The Ivory Throne: Chronicles of the House of Travancore is the story of the rivalry between two cousins to stake their claim to the Ivory Throne. The book is a historical fiction with the main focus on the de-facto protagonist, Sethu Lakshmi Bayi, and her arch-rival, Sethu Parvathi Bayi.
Over the course of the book, readers come to know of the matrilineal system prevalent amongst the ruling class and the Nairs. It is this cultural setting in which the two cousins were adopted to become the junior and senior ranis. How a series of unexpected deaths of the heirs to the coveted throne destined these women to eternal rivalry – one that has continued to date amongst their descendants – is what the book is all about.
The author has also given a simultaneous account of India’s struggle for independence and the effect it had on its rulers and their decisions.
WHAT WE LIKED ABOUT THE IVORY THRONE
While The Ivory Throne is a historical fiction, the book has all the elements of a riveting drama. Pillai has seamlessly interwoven historical facts with legends from the past. He has brilliantly juxtaposed the rivalry for the throne, palace politics and conspiracies with the changes in India’s political environment.
Given how similar the names of most characters sounded, the author has done a commendable job at making sure that they never confound or overwhelm the readers.
In every chapter, Pillai has linked the present events to those that happened in the past. He shows how the actions or decisions taken taken hundreds of years ago went on to affect the life of Lakshmi Bayi, her ancestors, and even her descendants.
WHAT COULD HAVE BEEN BETTER ABOUT THE IVORY THRONE
Every good story has a hero and a villain. To its credit, The Ivory Queen too glorifies one character, albeit at the expense of the other.

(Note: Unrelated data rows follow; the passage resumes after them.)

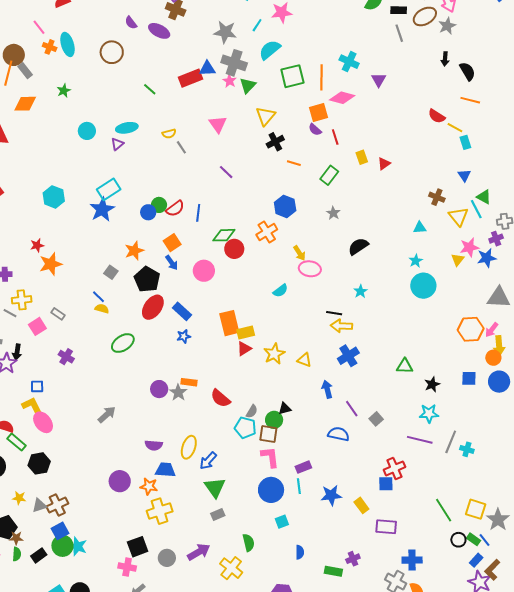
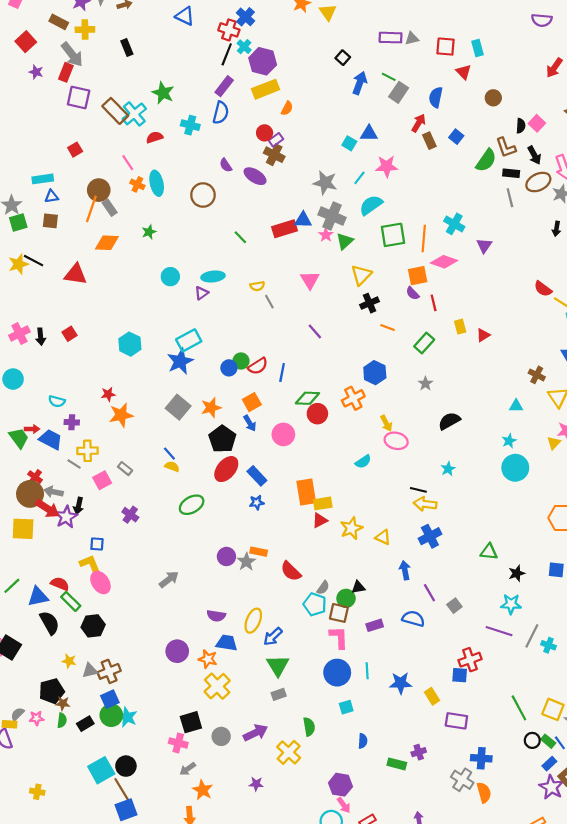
gray square: (111, 272) -> (178, 407), moved, size x1.6
purple rectangle: (303, 467) -> (375, 625), moved
yellow cross: (160, 511) -> (217, 686), turned -30

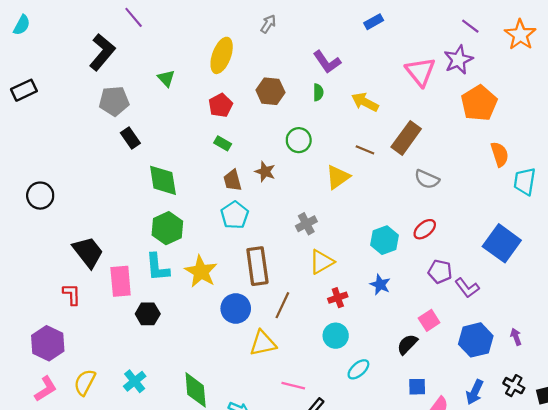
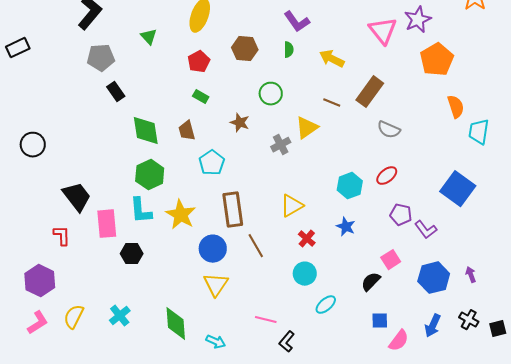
brown trapezoid: (232, 180) -> (187, 131), moved
gray cross: (306, 224) -> (281, 145), moved
red cross: (338, 298) -> (307, 239), turned -30
brown line: (282, 305) -> (256, 246), turned -55
yellow triangle: (263, 343) -> (216, 285), moved, turned -44

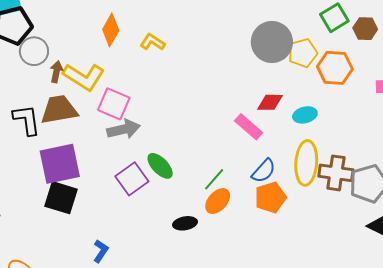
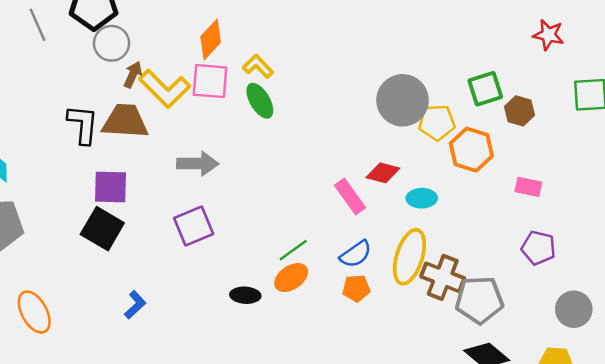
pink square: (114, 104) -> (210, 81), moved, turned -32
purple square: (60, 164) -> (110, 187), size x0.7
green ellipse: (160, 166) -> (260, 101), moved
orange pentagon: (270, 197) -> (356, 288), size x0.7

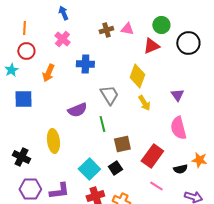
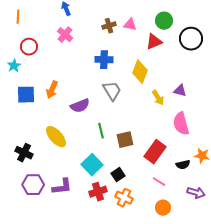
orange line: (24, 28) -> (18, 17), moved
blue cross: (85, 64) -> (104, 60), moved
orange arrow: (48, 73) -> (52, 90), moved
purple triangle: (177, 95) -> (180, 91), turned -40
yellow arrow: (144, 103) -> (158, 98), moved
green line: (102, 124) -> (101, 131), moved
yellow ellipse: (53, 141) -> (56, 137), turned -35
black square: (115, 168) -> (118, 175), moved

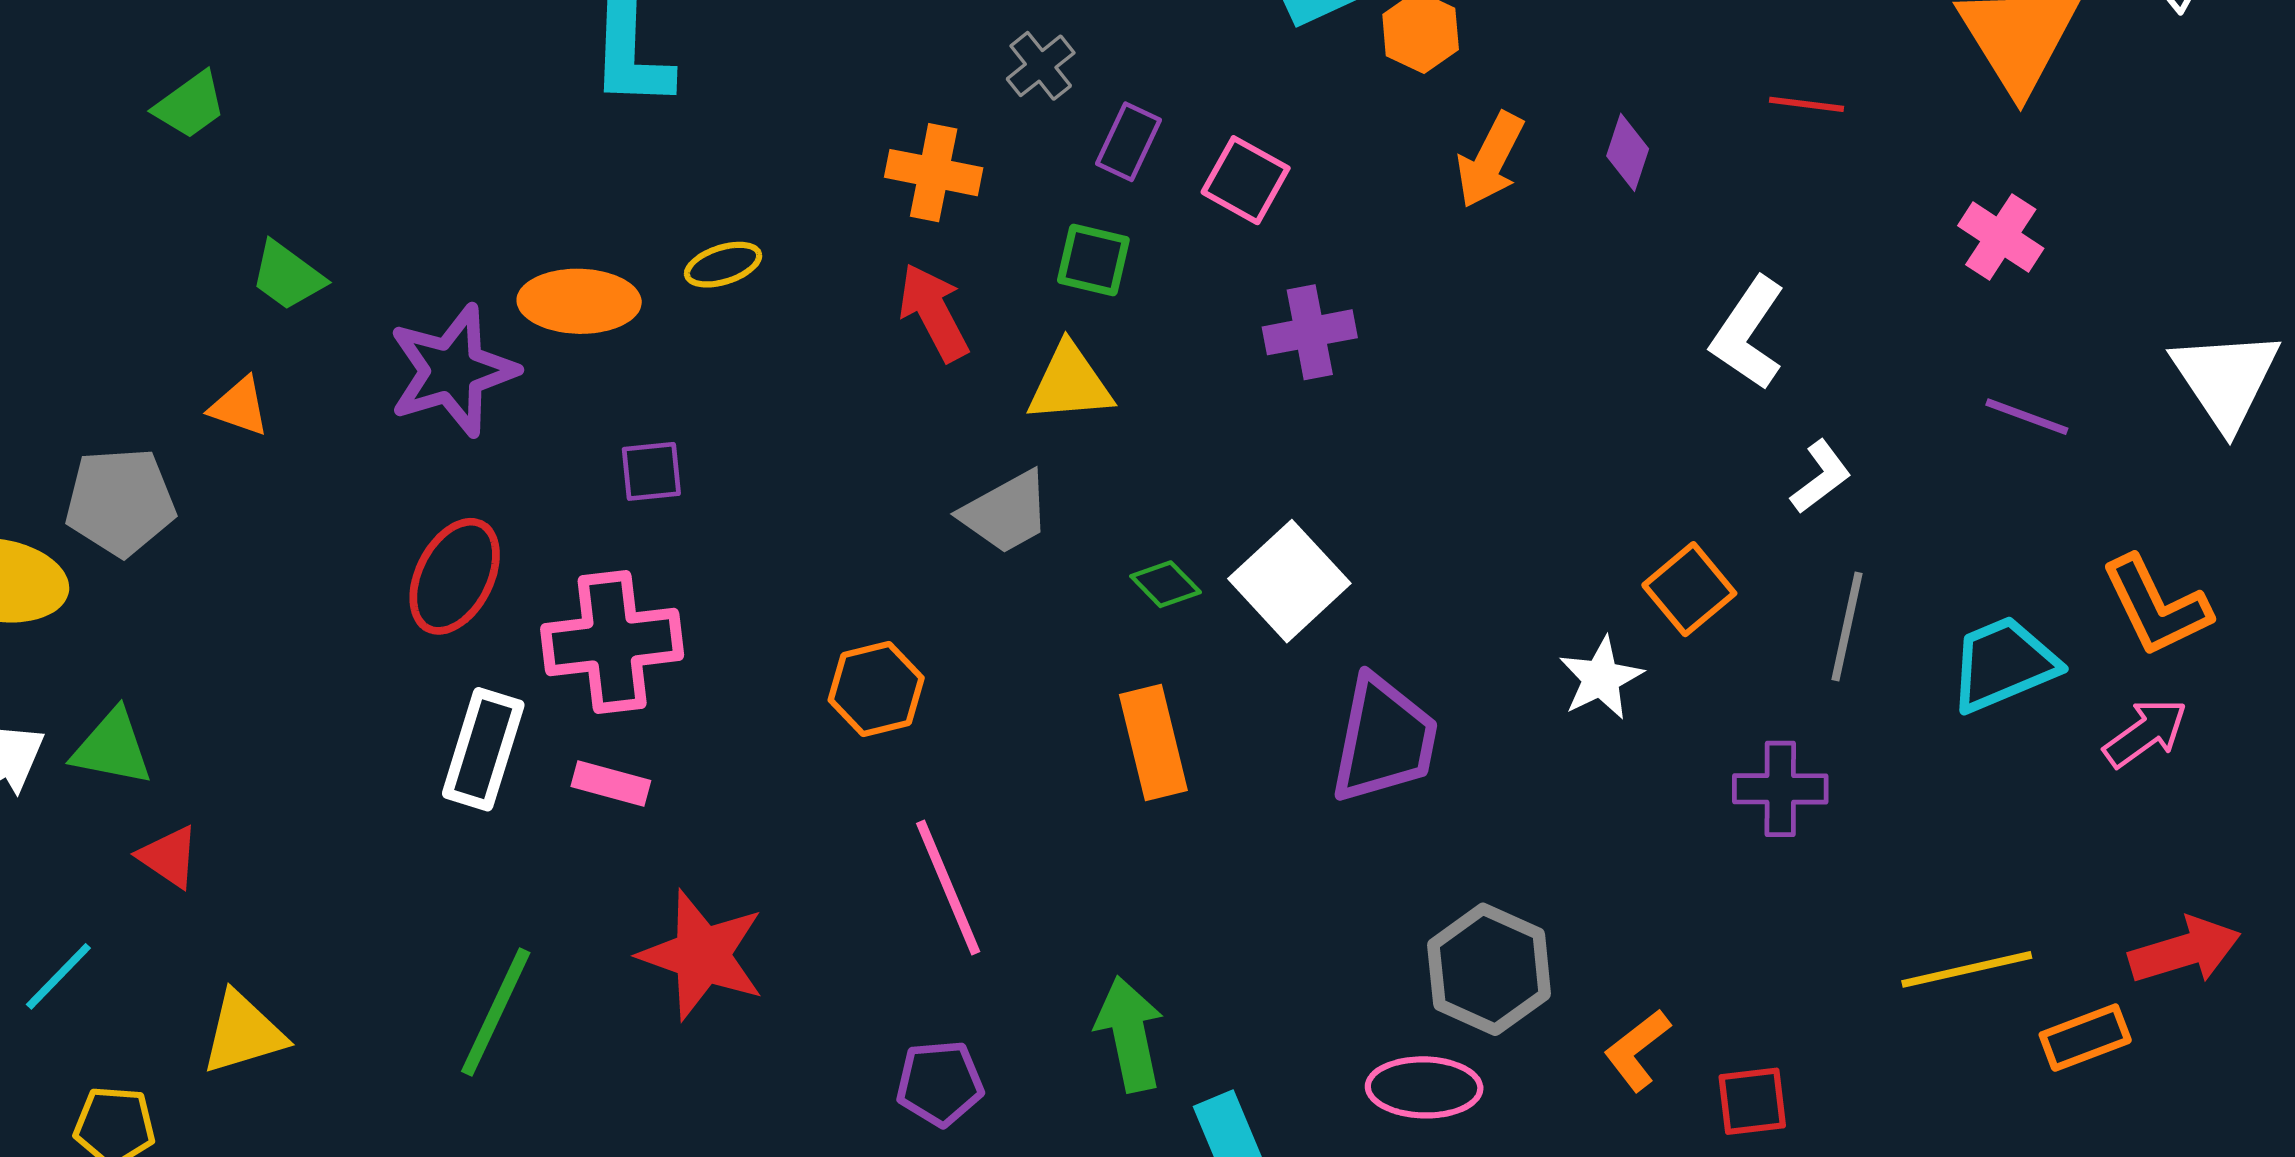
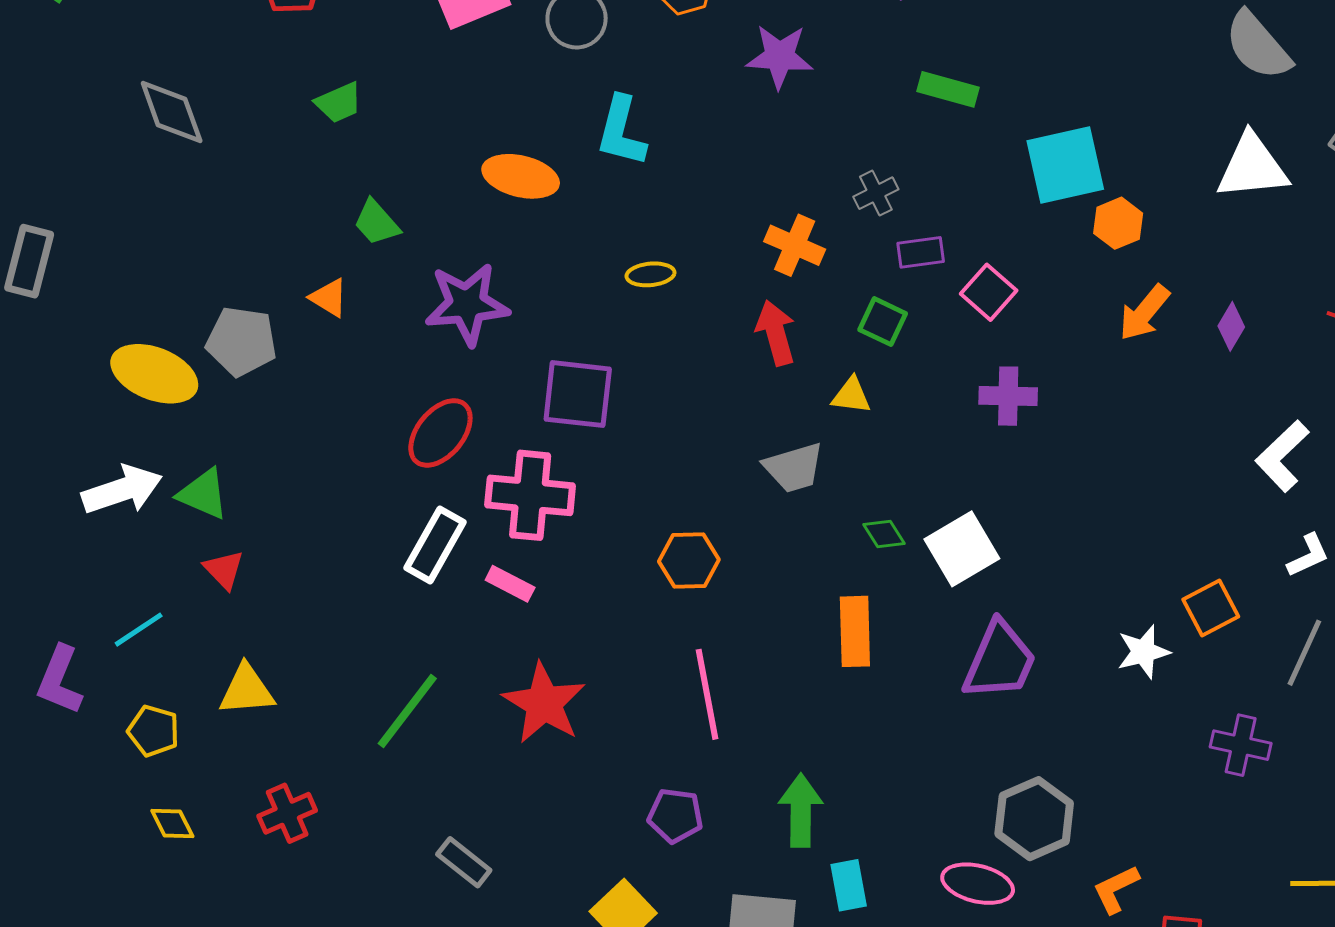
purple rectangle: (1128, 142) -> (921, 252), turned 45
orange ellipse: (579, 301) -> (521, 176), moved
yellow triangle: (1070, 383) -> (851, 396), size x0.7
purple square: (651, 471) -> (578, 394), size x1.8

Since the book portrays Sethu Lakshmi Bayi as a protagonist, Sethu Parvathi Bayi has been relegated to the role of a negative character. One cannot help but feel that the author failed to do justice to her side of the story. While her actions have been presented as-is, her motives, at best, come across as the author’s assumptions. A neutral commentary on Sethu Parvathi Bayi would have made for a better reading.
Lakshmi Bayi looked as prim and majestic as ever, and with unusual enthusiasm and energy, took charge of her wards.
But the monsoons of 1924 would come to be recalled not for their romance as for the veritable terror they stirred. It seemed as if the skies had been ripped apart as the waters burst out endlessly, transforming the bountiful scene into one of violent catastrophe.
Ameya would recommend The Ivory Throne to history enthusiasts who don’t mind a pinch of fiction. That being said, if you find the prospect of reading voluminous books daunting, you probably wouldn’t regret skipping this bulky, 704-page novel.